Once you have installed the Heroku CLI
heroku login
heroku create your-app-name
git push heroku master
heroku open
To deploy using Zeit Vercel:
npm run build # Not sure why, but this needs to be run before deploying.
vercel
We publish images to DockerHub at https://registry.hub.docker.com/r/shieldsio/shields
The next
tag is the latest build from master
, or tagged releases are available
https://registry.hub.docker.com/r/shieldsio/shields/tags
$ docker pull shieldsio/shields:next
$ docker run shieldsio/shields:next
Alternatively, you can build and run the server locally using Docker. First build an image:
$ docker build -t shields .
Sending build context to Docker daemon 3.923 MB
…
Successfully built 4471b442c220
Optionally, create a file called shields.env
that contains the needed
configuration. See server-secrets.md and config/custom-environment-variables.yml for examples.
Then run the container:
$ docker run --rm -p 8080:80 --name shields shields
# or if you have shields.env file, run the following instead
$ docker run --rm -p 8080:80 --env-file shields.env --name shields shields
> [email protected] start /usr/src/app
> node server.js
http://[::1]/
Assuming Docker is running locally, you should be able to get to the application at http://localhost:8080/.

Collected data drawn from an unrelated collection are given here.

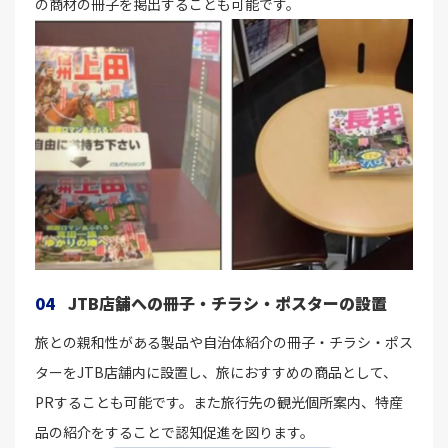
の商材の冊子を掲出することも可能です。
04
JTB店舗への冊子・チラシ・ポスターの設置
旅との親和性がある製品や自治体紹介の冊子・チラシ・ポス
ターをJTB店舗内に設置し、旅におすすめの商品として、
PRすることも可能です。また旅行先の観光個所案内、特産
品の紹介をすることで認知促進を図ります。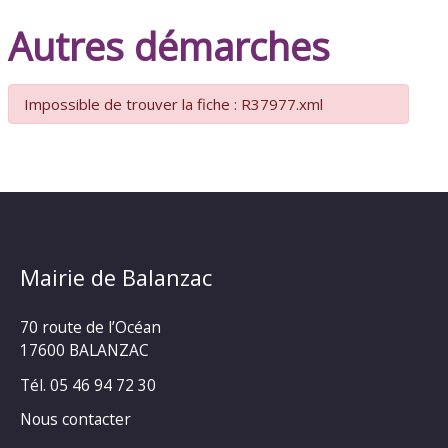
Autres démarches
Impossible de trouver la fiche : R37977.xml
Mairie de Balanzac
70 route de l’Océan
17600 BALANZAC
Tél. 05 46 94 72 30
Nous contacter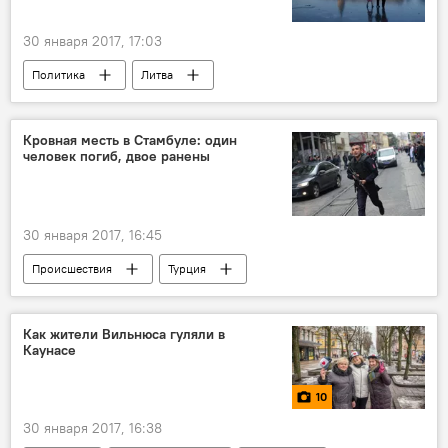
30 января 2017, 17:03
Политика
Литва
Калининградская область
Александр Удальцов
Линас Бальсис
Кровная месть в Стамбуле: один
человек погиб, двое ранены
возврат территории
Дела приграничные: Калининград
30 января 2017, 16:45
Происшествия
Турция
Anadolu Hisar
раненые
стрельба
убитые
Как жители Вильнюса гуляли в
Каунасе
10
30 января 2017, 16:38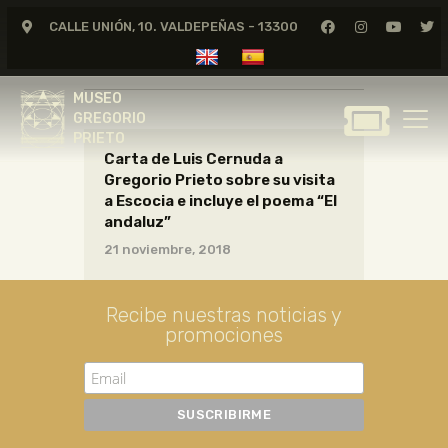
CALLE UNIÓN, 10. VALDEPEÑAS - 13300
CARTAS05_03_020
MUSEO
GREGORIO
MUSEO
PRIETO
GREGORIO
PRIETO
Carta de Luis Cernuda a
GREGORIO PRIETO
Gregorio Prieto sobre su visita
MUSEO
a Escocia e incluye el poema “El
andaluz”
ARCHIVO
21 noviembre, 2018
CERTAMEN DE DIBUJO
FUNDACIÓN
Recibe nuestras noticias y
TIENDA
promociones
NOTICIAS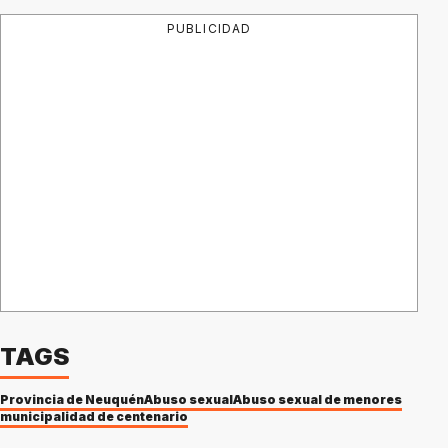
PUBLICIDAD
TAGS
Provincia de Neuquén
Abuso sexual
Abuso sexual de menores
municipalidad de centenario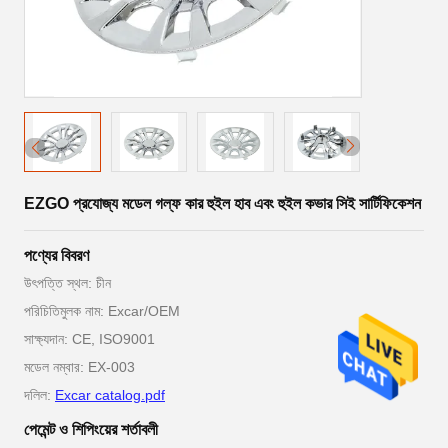
EZGO প্রযোজ্য মডেল গল্ফ কার হুইল হাব এবং হুইল কভার সিই সার্টিফিকেশন
পণ্যের বিবরণ
উৎপত্তি স্থল: চীন
পরিচিতিমুলক নাম: Excar/OEM
সাক্ষ্যদান: CE, ISO9001
মডেল নম্বার: EX-003
দলিল:
Excar catalog.pdf
পেমেন্ট ও শিপিংয়ের শর্তাবলী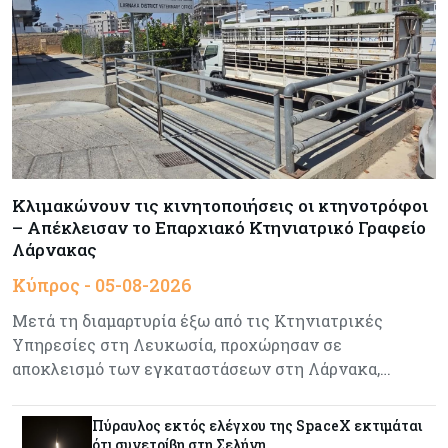
προγραμματισμού
Κύπρος
05-08-2026
Αυξημένος κατά 3,4% ο δείκτης κύκλου
εργασιών στη βιομηχανία το πεντάμηνο
Κύπρος
05-08-2026
Κλιμακώνουν τις κινητοποιήσεις οι κτηνοτρόφοι
640 περισσότεροι άνεργοι σε σχέση με πέρσι
– Απέκλεισαν το Επαρχιακό Κτηνιατρικό Γραφείο
Λάρνακας
Κύπρος - 05-08-2026
Κόσμος
05-08-2026
Wall Street: Γιατί ο «Mr Big Short» βλέπει sell
Μετά τη διαμαρτυρία έξω από τις Κτηνιατρικές
off, όπως το 1987
Υπηρεσίες στη Λευκωσία, προχώρησαν σε
αποκλεισμό των εγκαταστάσεων στη Λάρνακα,…
Τουρισμός
05-08-2026
Εκτός των «καυτών σημείων» καθυστερήσεων
Πύραυλος εκτός ελέγχου της SpaceX εκτιμάται
η Κύπρος, λέει το ΤΠΑ
ότι συνετρίβη στη Σελήνη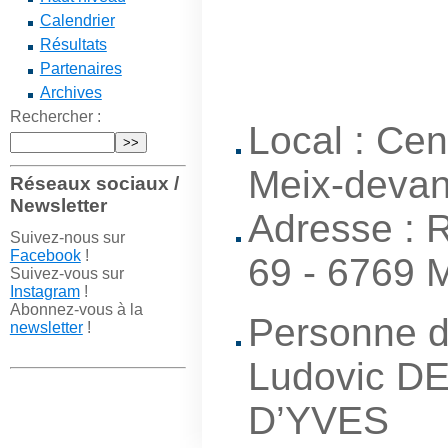
Calendrier
Résultats
Partenaires
Archives
Rechercher :
Local : Cen
Meix-devan
Réseaux sociaux /
Newsletter
Adresse : 
Suivez-nous sur
Facebook
!
69 - 6769 M
Suivez-vous sur
Instagram
!
Abonnez-vous à la
Personne d
newsletter
!
Ludovic D
D’YVES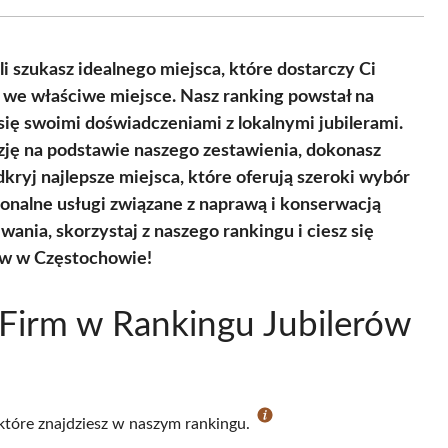
Facebook
X
Pinterest
WhatsApp
LinkedIn
Email
(Twitter)
i szukasz idealnego miejsca, które dostarczy Ci
eś we właściwe miejsce. Nasz ranking powstał na
 się swoimi doświadczeniami z lokalnymi jubilerami.
ję na podstawie naszego zestawienia, dokonasz
kryj najlepsze miejsca, które oferują szeroki wybór
sjonalne usługi związane z naprawą i konserwacją
wania, skorzystaj z naszego rankingu i ciesz się
ów w Częstochowie!
Firm w Rankingu Jubilerów
 które znajdziesz w naszym rankingu.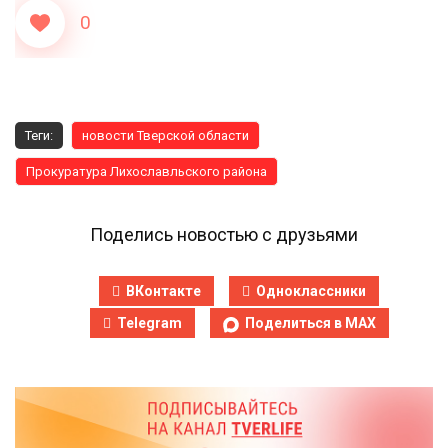
0
Теги:
новости Тверской области
Прокуратура Лихославльского района
Поделись новостью с друзьями
ВКонтакте
Одноклассники
Telegram
Поделиться в MAX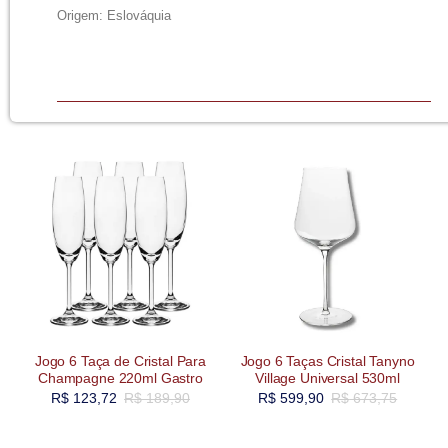
Origem: Eslováquia
Jogo 6 Taça de Cristal Para
Jogo 6 Taças Cristal Tanyno
Champagne 220ml Gastro
Village Universal 530ml
R$
123,72
R$
189,90
R$
599,90
R$
673,75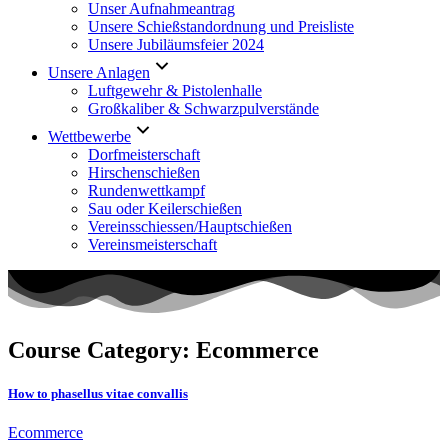
Unser Aufnahmeantrag
Unsere Schießstandordnung und Preisliste
Unsere Jubiläumsfeier 2024
Unsere Anlagen
Luftgewehr & Pistolenhalle
Großkaliber & Schwarzpulverstände
Wettbewerbe
Dorfmeisterschaft
Hirschenschießen
Rundenwettkampf
Sau oder Keilerschießen
Vereinsschiessen/Hauptschießen
Vereinsmeisterschaft
Course Category: Ecommerce
How to phasellus vitae convallis
Ecommerce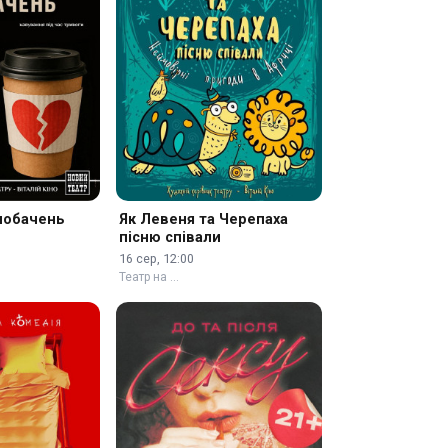
побачень
Як Левеня та Черепаха
пісню співали
16 сер, 12:00
Театр на …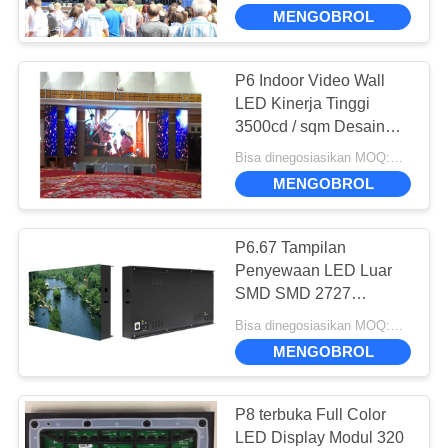
Kabinet
MENGOBROL
TUR
PABRIK
P6 Indoor Video Wall
13
LED Kinerja Tinggi
layar dipimpin
KONTROL
3500cd / sqm Desain
Sewa Kecerahan
KUALITAS
penuh warna
Bisa dinegosiasikan MOQ:Perundingan
MENGOBROL
HUBUNGI
P6.67 Tampilan
KAMI
Penyewaan LED Luar
SMD SMD 2727
27
Aplikasi Lampu LED
BERITA
Bisa dinegosiasikan MOQ:Perundingan
Tampilan LED Pitch
Lebar
MENGOBROL
Pixel Kecil
KASUS
P8 terbuka Full Color
LED Display Modul 320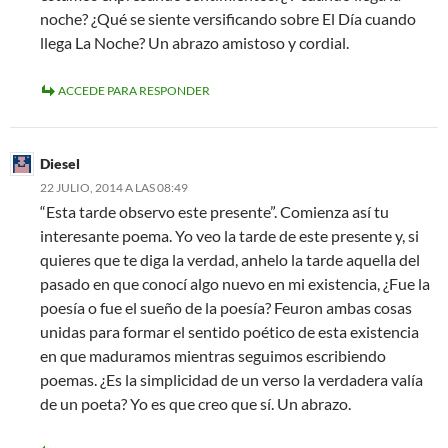
noche? ¿Qué se siente versificando sobre El Día cuando
llega La Noche? Un abrazo amistoso y cordial.
ACCEDE PARA RESPONDER
Diesel
22 JULIO, 2014 A LAS 08:49
“Esta tarde observo este presente”. Comienza así tu
interesante poema. Yo veo la tarde de este presente y, si
quieres que te diga la verdad, anhelo la tarde aquella del
pasado en que conocí algo nuevo en mi existencia, ¿Fue la
poesía o fue el sueño de la poesía? Feuron ambas cosas
unidas para formar el sentido poético de esta existencia
en que maduramos mientras seguimos escribiendo
poemas. ¿Es la simplicidad de un verso la verdadera valía
de un poeta? Yo es que creo que sí. Un abrazo.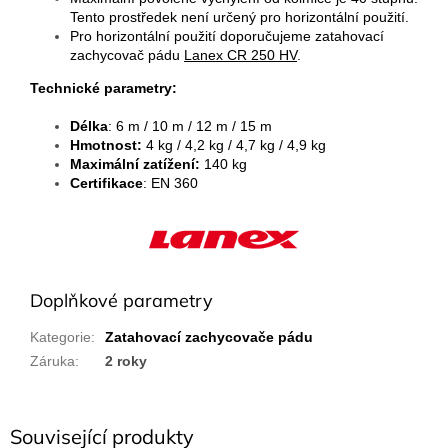
Tento prostředek není určený pro horizontální použití.
Pro horizontální použití doporučujeme zatahovací
zachycovač pádu
Lanex CR 250 HV
.
Technické parametry:
Délka
: 6 m / 10 m / 12 m / 15 m
Hmotnost:
4 kg / 4,2 kg / 4,7 kg / 4,9 kg
Maximální zatížení:
140 kg
Certifikace
: EN 360
Doplňkové parametry
Kategorie
:
Zatahovací zachycovače pádu
Záruka
:
2 roky
Související produkty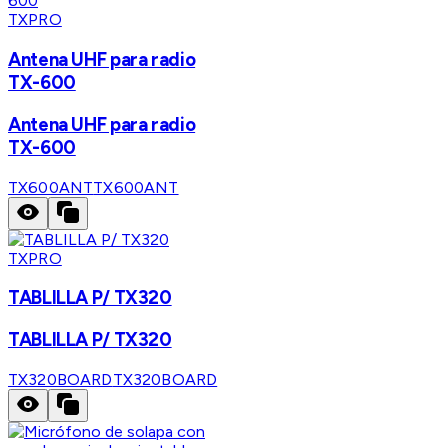
TXPRO
Antena UHF para radio
TX-600
Antena UHF para radio
TX-600
TX600ANT
TX600ANT
TXPRO
TABLILLA P/ TX320
TABLILLA P/ TX320
TX320BOARD
TX320BOARD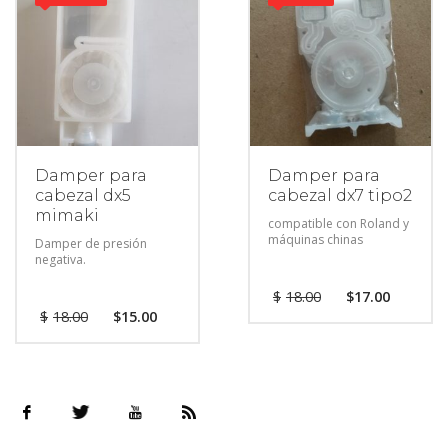
Damper para
Damper para
cabezal dx5
cabezal dx7 tipo2
mimaki
compatible con Roland y
máquinas chinas
Damper de presión
negativa.
$
18.00
$
17.00
$
18.00
$
15.00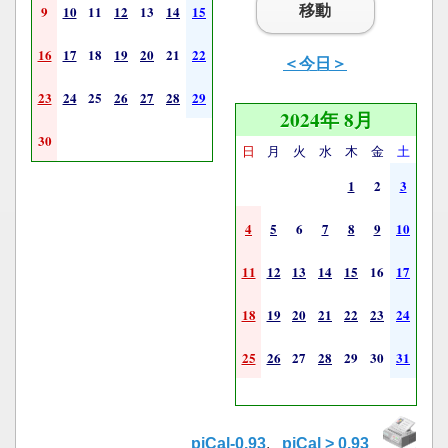
移動
9
10
11
12
13
14
15
16
17
18
19
20
21
22
＜今日＞
23
24
25
26
27
28
29
2024年 8月
30
日
月
火
水
木
金
土
1
2
3
4
5
6
7
8
9
10
11
12
13
14
15
16
17
18
19
20
21
22
23
24
25
26
27
28
29
30
31
piCal-0.93
,
piCal > 0.93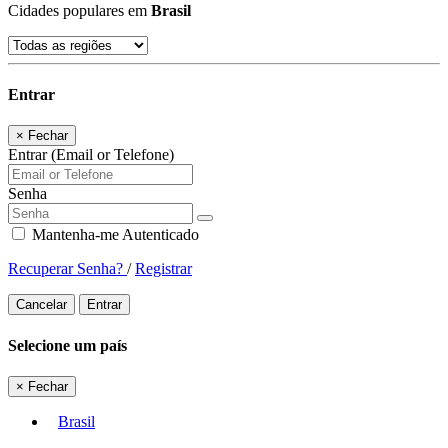
Cidades populares em
Brasil
Entrar
×
Fechar
Entrar (Email or Telefone)
Senha
Mantenha-me Autenticado
Recuperar Senha?
/
Registrar
Cancelar
Entrar
Selecione um país
×
Fechar
Brasil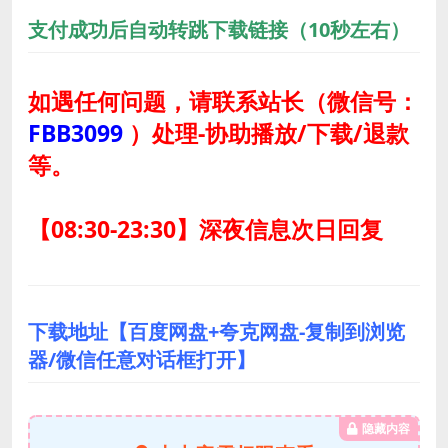
支付成功后自动转跳下载链接（10秒左右）
如遇任何问题，请联系站长
（微信号：
FBB3099
）
处理-协助播放/下载/退款
等。
【08:30-23:30】深夜信息次日回复
下载地址【百度网盘+夸克网盘-复制到浏览
器/微信任意对话框打开】
隐藏内容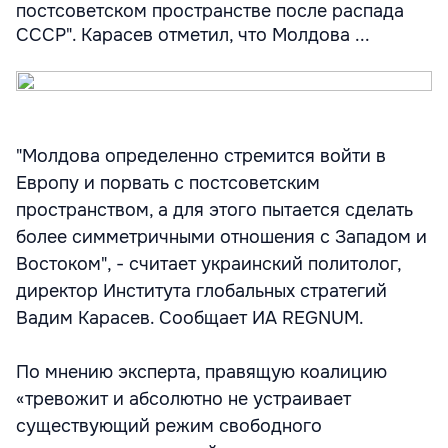
постсоветском пространстве после распада
СССР". Карасев отметил, что Молдова ...
"Молдова определенно стремится войти в
Европу и порвать с постсоветским
пространством, а для этого пытается сделать
более симметричными отношения с Западом и
Востоком", - считает украинский политолог,
директор Института глобальных стратегий
Вадим Карасев. Сообщает ИА REGNUM.
По мнению эксперта, правящую коалицию
«тревожит и абсолютно не устраивает
существующий режим свободного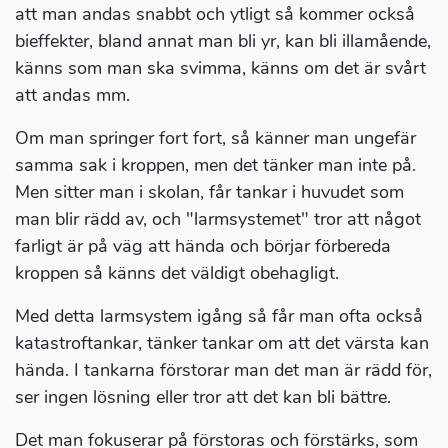
att man andas snabbt och ytligt så kommer också
bieffekter, bland annat man bli yr, kan bli illamående,
känns som man ska svimma, känns om det är svårt
att andas mm.
Om man springer fort fort, så känner man ungefär
samma sak i kroppen, men det tänker man inte på.
Men sitter man i skolan, får tankar i huvudet som
man blir rädd av, och "larmsystemet" tror att något
farligt är på väg att hända och börjar förbereda
kroppen så känns det väldigt obehagligt.
Med detta larmsystem igång så får man ofta också
katastroftankar, tänker tankar om att det värsta kan
hända. I tankarna förstorar man det man är rädd för,
ser ingen lösning eller tror att det kan bli bättre.
Det man fokuserar på förstoras och förstärks, som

If you run Docker in a virtual machine (such as boot2docker or Docker Machine)
then you will need to replace localhost
with the IP address of that virtual
machine.
If you want to host PNG badges, you can also self-host a raster server
which points to your badge server. It's designed as a web function which is
tested on Zeit Now, though you may be able to run it on AWS Lambda. It's
built on the micro framework, and comes with a start
script that allows
it to run as a standalone Node service.
- In your raster instance, set
BASE_URL
to your Shields instance, e.g.https://shields.example.co
. - Optionally, in your Shields, instance, configure
RASTER_URL
to the base URL, e.g.https://raster.example.co
. This will send 301 redirects for the legacy raster URLs instead of 404's.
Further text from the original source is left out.